The ‘Will Kris Bryant be on the Opening Day roster?’ questions have only begun. While the front office and Joe Maddon were asked countless times during the convention where the Cubs’ top prospect will start the upcoming season, the Kris Bryant Watch doesn’t officially start for another five weeks.
Before the Cubs traded Luis Valbuena to the Astros to seemingly clear a spot for him on the Opening Day roster, Bryant maintained what he’s been saying all off-season and told Comcast SportsNet he is not worried about where he starts the season.
“I think it’s pretty easy for me because that’s the type of guy I am. I don’t really like to look into the future. I’ve never really put [making the Opening Day roster] as my sole focus. Obviously, that’s the ultimate goal, but I don’t really want to think about that because it’s up in the air. I don’t really have any control over it. I’m very excited to get going in Spring Training and show them what I’ve been working on and show them what I have. Hopefully, I go out there and make it really hard on them.”
Theo Epstein and Jed Hoyer spent last weekend explaining that the decision on Kris Bryant will be baseball-driven and he will be called up when it’s the next step in his development.
“Once it’s the right thing for Kris’ development and the right thing for the team, he’ll be up,” Epstein said.
Following Monday’s trade, Jed Hoyer told the beat writers that moving Luis Valbuena is independent of Kris Bryant and said the team has players that will be working at third base in the spring. And trading Valbuena does not change Bryant’s timeline in his development.

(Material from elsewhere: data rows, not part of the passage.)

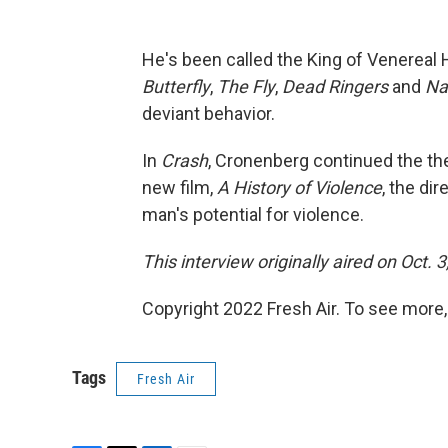
He's been called the King of Venereal 
Butterfly
,
The Fly
,
Dead Ringers
and
Na
deviant behavior.
In
Crash
, Cronenberg continued the th
new film,
A History of Violence
, the di
man's potential for violence.
This interview originally aired on Oct. 
Copyright 2022 Fresh Air. To see more,
Tags
Fresh Air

Kris Bryant is expected to see time in the outfield in Spring Training even though the front office views him as a third baseman. The Cubs would like to have as much versatility on the roster as possible. Bryant steadily improved as a third baseman last year but some still think his future is in the outfield.
It was reported early in the off-season the front office is not concerned about Bryant getting Super-Two status. However, it is believed the Cubs would like to keep the extra year of control that would come by not calling Bryant up until late-April, early-May.
By rule, a player earns Major League service time each day he spends on the active (25-man roster) or on the Major League 15-day or 60-day disabled lists. Under the CBA, one year of service time is defined as 172 days. A player may earn up to 172 days of Major League service time during a regular season which generally lasts 183 calendar days. If a player is sent to the minor league on an optional assignment for a total of less than 20 days during a season, he receives service time for an entire season.
Based on the front office’s preference to call players up, especially the top prospects, while the team is on the road, there are two possible target dates for Kris Bryant. And the second is likely the more realistic of the two.
The Cubs have a three-game series in Cincinnati in late-April (24-26) and return to Wrigley on Monday, April 27. Bryant could make his debut against the Reds. The Cubs leave for a seven-game trip through St. Louis and Milwaukee on May 4 (May 4-10).
Calling up Bryant for the first trip in May seems a likely scenario if all goes as planned in Spring Training and during the first month of the season. Plus, if there are no further delays in the Wrigley Field project, the left field bleachers are scheduled to be completed by May 11.
During Saturday’s session at the convention, Theo Epstein said if the Cubs were just looking to protect a player’s service clock the team wouldn’t have called up Javier Baez or Jorge Soler last year. Epstein explained it was the right step in Baez and Soler’s development and the right moves for the team.
While the Cubs have not ruled out Bryant breaking camp on the active roster, everything is pointing toward Kris Bryant spending at least April with the Iowa Cubs.